++++ Information supplied

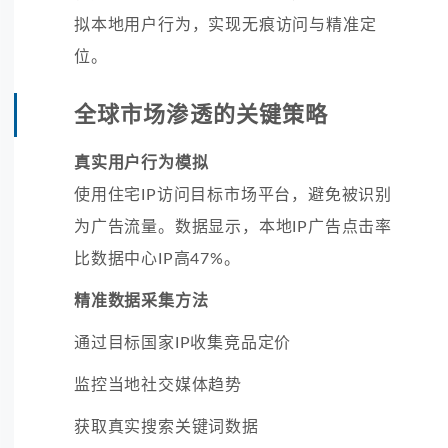
拟本地用户行为，实现无痕访问与精准定
位。
全球市场渗透的关键策略
真实用户行为模拟
使用住宅IP访问目标市场平台，避免被识别
为广告流量。数据显示，本地IP广告点击率
比数据中心IP高47%。
精准数据采集方法
通过目标国家IP收集竞品定价
监控当地社交媒体趋势
获取真实搜索关键词数据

++++++++

### [Instructions for the task]
Would you return exactly, and only, the lines beginning at the one with "使用住宅IP访问目标市场平台，避免被识别" and ending at the last line of the listing?

### [Response to the exercise]
使用住宅IP访问目标市场平台，避免被识别
为广告流量。数据显示，本地IP广告点击率
比数据中心IP高47%。
精准数据采集方法
通过目标国家IP收集竞品定价
监控当地社交媒体趋势
获取真实搜索关键词数据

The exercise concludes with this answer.